Hy-Vee latest retailer to enter telehealth and online pharmacy markets with RedBox Rx

Hy-Vee, a Midwestern chain of supermarkets, is launching a new subsidiary to provide low-cost telehealth and online pharmacy services, it announced earlier this week.

The service will be called RedBox Rx and promises to offer quick access to a provider that can prescribe medication that is shipped for free to the patient. The service will not accept insurance, though it will accept tax-advantaged accounts to cover certain services. It will be available to anyone over the age of 18. RedBox Rx will offer treatment plans including men and women’s health, mental health, primary care and others. Telehealth consultations will cost up to $39 or be free.

“At Hy-Vee, health and wellness is a major component of what we strive to assist our customers with every day,” said Randy Edeker, Hy-Vee’s chairman, CEO and president, in the announcement. “We know that more people are looking for quick, convenient and personalized health care options shipped directly to their homes, and RedBox Rx does exactly that.” 

RELATED: Optum quietly adds cash-pay virtual care services to online pharmacy

To deliver the services, RedBox Rx will be partnering and integrating with Reliant Immune Diagnostics and tapping into its nationwide network of clinicians.  

The use of virtual care has exploded in the past two years, and many retailers are now jumping into the telehealth and digital prescription markets. Some key leaders in this space include Amazon and Walmart, both of which launched prescription discount programs earlier this year. 

While telehealth use continued to increase overall in 2021, it has stabilized from the dramatic growth seen in 2020, according to results from the CHIME Digital Health Most Wired survey.

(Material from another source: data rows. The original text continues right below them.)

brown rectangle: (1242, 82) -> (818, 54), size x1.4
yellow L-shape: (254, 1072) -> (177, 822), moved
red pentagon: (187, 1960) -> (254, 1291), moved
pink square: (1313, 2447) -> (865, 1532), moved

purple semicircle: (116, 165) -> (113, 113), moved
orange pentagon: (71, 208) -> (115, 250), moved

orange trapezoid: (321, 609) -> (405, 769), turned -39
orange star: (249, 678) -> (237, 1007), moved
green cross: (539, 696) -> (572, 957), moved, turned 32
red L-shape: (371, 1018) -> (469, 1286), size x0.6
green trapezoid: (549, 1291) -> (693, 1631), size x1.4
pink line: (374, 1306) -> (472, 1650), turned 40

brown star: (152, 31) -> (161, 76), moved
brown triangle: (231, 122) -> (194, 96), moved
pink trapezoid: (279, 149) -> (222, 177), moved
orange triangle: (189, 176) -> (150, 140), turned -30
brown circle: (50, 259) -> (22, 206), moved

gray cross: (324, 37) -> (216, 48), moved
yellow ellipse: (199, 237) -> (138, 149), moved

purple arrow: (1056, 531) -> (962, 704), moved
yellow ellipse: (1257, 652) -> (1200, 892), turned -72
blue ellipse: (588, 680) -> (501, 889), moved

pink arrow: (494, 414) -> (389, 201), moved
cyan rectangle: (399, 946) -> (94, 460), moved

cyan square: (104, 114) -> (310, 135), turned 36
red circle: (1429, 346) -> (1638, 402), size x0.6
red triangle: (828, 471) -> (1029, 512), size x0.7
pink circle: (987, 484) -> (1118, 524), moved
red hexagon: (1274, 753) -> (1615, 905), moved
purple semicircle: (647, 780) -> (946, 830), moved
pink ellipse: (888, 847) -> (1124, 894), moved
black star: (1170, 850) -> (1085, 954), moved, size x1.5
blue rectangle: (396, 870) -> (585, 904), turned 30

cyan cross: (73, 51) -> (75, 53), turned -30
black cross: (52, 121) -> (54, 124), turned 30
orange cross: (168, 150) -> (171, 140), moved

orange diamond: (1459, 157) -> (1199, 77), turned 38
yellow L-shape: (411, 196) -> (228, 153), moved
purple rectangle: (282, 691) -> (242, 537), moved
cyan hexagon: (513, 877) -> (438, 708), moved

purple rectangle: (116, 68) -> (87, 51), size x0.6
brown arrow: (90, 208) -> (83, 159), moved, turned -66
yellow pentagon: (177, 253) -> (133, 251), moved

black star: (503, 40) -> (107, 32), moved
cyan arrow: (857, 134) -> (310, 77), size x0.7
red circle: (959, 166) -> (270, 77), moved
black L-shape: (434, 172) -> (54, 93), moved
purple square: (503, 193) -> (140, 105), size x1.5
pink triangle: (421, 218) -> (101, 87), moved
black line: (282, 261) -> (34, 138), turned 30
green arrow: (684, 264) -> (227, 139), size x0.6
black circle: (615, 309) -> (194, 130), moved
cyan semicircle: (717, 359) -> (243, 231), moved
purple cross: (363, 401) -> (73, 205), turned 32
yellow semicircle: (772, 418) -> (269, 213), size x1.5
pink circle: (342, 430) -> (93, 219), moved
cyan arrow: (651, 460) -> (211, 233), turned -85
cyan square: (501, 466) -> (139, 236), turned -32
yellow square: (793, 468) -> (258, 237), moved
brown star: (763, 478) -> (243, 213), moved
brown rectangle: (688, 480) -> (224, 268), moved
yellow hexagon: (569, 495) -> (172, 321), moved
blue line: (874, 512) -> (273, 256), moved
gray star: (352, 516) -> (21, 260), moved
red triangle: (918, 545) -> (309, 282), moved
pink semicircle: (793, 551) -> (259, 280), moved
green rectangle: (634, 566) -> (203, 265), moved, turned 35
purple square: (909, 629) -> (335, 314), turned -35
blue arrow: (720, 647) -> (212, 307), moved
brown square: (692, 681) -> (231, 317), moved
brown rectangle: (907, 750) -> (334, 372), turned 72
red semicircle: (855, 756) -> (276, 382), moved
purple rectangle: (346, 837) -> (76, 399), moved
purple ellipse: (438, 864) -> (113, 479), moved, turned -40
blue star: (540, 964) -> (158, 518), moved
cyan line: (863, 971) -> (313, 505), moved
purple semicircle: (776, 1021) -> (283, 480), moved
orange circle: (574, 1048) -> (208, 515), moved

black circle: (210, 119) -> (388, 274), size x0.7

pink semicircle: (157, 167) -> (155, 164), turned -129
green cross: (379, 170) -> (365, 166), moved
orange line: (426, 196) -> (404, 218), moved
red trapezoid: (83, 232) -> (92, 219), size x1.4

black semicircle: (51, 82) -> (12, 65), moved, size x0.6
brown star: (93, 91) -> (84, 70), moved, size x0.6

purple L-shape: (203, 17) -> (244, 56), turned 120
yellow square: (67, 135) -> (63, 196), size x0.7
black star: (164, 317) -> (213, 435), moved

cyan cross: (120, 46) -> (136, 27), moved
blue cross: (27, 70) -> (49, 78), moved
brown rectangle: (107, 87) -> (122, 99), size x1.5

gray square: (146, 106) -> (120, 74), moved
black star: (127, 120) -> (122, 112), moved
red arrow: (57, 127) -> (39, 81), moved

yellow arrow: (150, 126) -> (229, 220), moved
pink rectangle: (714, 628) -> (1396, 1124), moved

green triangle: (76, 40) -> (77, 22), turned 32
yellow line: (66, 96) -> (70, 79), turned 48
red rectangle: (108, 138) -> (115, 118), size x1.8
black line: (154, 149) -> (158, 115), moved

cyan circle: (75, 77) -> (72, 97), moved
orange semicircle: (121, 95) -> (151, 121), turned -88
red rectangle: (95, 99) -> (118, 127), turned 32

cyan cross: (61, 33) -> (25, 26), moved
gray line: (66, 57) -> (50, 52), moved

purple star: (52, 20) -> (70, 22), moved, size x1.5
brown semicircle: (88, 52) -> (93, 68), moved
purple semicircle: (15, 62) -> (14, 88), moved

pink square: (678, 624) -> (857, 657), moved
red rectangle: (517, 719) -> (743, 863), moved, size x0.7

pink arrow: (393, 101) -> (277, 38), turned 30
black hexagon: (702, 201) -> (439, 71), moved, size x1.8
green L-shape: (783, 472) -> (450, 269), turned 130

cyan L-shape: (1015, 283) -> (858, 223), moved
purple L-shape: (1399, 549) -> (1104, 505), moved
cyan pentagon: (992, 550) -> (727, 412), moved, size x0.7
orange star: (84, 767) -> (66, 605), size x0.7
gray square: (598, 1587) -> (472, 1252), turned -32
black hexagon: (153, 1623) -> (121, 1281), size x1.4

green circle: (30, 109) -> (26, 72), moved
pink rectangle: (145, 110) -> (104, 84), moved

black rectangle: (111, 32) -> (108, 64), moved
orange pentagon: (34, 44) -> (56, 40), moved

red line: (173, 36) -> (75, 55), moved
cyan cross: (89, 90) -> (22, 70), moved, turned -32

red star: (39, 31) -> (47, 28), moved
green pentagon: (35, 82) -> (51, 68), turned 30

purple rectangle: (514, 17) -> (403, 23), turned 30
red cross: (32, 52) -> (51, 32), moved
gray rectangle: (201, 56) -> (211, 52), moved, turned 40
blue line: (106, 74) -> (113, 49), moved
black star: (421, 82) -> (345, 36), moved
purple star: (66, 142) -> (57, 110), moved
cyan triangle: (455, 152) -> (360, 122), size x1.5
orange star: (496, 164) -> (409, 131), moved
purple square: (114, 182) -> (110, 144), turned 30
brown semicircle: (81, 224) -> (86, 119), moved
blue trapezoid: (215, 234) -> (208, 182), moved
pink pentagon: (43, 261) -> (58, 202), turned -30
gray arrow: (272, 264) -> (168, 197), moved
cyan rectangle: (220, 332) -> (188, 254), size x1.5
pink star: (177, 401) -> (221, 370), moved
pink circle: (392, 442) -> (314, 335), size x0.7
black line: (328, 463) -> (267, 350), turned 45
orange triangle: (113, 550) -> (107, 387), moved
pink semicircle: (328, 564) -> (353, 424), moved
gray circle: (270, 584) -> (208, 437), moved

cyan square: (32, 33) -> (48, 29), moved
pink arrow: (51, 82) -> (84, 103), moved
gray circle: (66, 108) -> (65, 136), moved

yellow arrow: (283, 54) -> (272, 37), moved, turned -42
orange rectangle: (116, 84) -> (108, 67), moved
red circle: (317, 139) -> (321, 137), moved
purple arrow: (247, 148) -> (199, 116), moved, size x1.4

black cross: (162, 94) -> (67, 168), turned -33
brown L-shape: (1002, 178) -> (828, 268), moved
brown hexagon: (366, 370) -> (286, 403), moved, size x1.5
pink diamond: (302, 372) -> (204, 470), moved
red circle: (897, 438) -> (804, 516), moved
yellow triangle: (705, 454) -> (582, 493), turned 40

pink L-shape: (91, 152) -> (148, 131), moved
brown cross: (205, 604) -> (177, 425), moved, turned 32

This year, 26% of healthcare organizations—including acute care, ambulatory care and long-term or post-acute care facilities—reported a quarter or more of their patients had used telehealth. That’s down from 32% in 2020 but significantly higher than in 2019, when only 7% said many patients had used telehealth services.

The number of beneficiaries in traditional Medicare using telehealth jumped 63-fold in 2020 from 840,000 in 2019 to nearly 52.7 million.